◆ Task requirements
The records below need to be set down again exactly; their images stay out.

===== The data

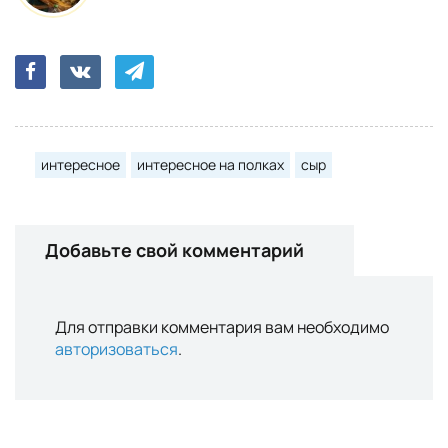
интересное
интересное на полках
сыр
Добавьте свой комментарий
Для отправки комментария вам необходимо
авторизоваться
.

==========

◆ Exercise solution
интересное
интересное на полках
сыр
Добавьте свой комментарий
Для отправки комментария вам необходимо
авторизоваться
.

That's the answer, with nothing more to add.